CAFA evaluation frequency

Every 3 years — How often the field's main protein function benchmark scores competing methods

LAFA evaluation frequency

~Every 8 weeks — How often LAFA updates rankings as new UniProt-GOA data releases arrive

7,401 proteins — Proteins with stable sequences and new experimental annotations between Sep 2025 and Mar 2026

SwissProt coverage (target)

~550,000 sequences — Full scale of reviewed SwissProt database LAFA aims to benchmark against

TransFew & FunBind training cutoff

Nov 2022 — Illustrating the performance decay risk for models trained on older annotation data

LAFA: Continuous Protein Function AI Benchmarking

Q: Methods currently hosted

7 total — 3 state-of-the-art predictors (TransFew, FunBind, DeepGOPlus) plus 4 interpretive baselines

Every drug target, every pathogen surface protein, every enzyme in your gut microbiome — each one does something specific, and knowing what it does can be the difference between a promising therapy and a dead end. But of the roughly 250 million protein sequences now catalogued across life on Earth, only a tiny fraction have had their functions confirmed through laboratory experiments. The rest sit in databases, annotated by computational guesswork of wildly varying quality. Improving that guesswork — and, crucially, knowing how much it has improved — is one of computational biology's most consequential open problems.

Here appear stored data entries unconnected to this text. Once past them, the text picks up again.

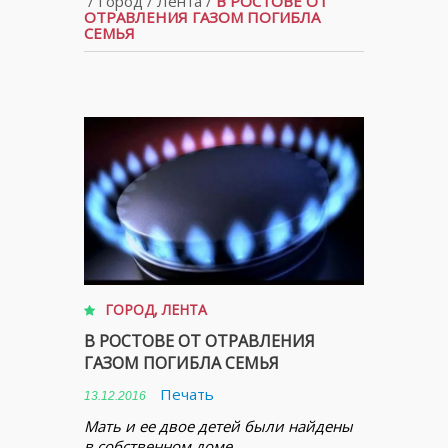
/
Город
/
Лента
/
В РОСТОВЕ ОТ
ОТРАВЛЕНИЯ ГАЗОМ ПОГИБЛА
СЕМЬЯ
ГОРОД
,
ЛЕНТА
В РОСТОВЕ ОТ ОТРАВЛЕНИЯ
ГАЗОМ ПОГИБЛА СЕМЬЯ
Печать
13.12.2016
Мать и ее двое детей были найдены
в собственном доме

Here's the uncomfortable truth about how the field measures its own progress: it holds a competition every three years, scores everyone's methods once, and then largely moves on. That competition, the Critical Assessment of protein Function Annotation (CAFA), is genuinely valuable. It has driven real advances. But between rounds, the landscape shifts. New experimental data rolls in. Models get retrained. Methods fall out of use or become impossible to install. And nobody is watching. A new paper from Phan et al. (2026) introduces LAFA — the Longitudinal Assessment of Protein Function Annotation Models — a persistent benchmarking server designed to replace that three-year silence with continuous, reproducible evaluation.

The Science

To understand why LAFA matters, you need to understand what CAFA actually measures and where it breaks down.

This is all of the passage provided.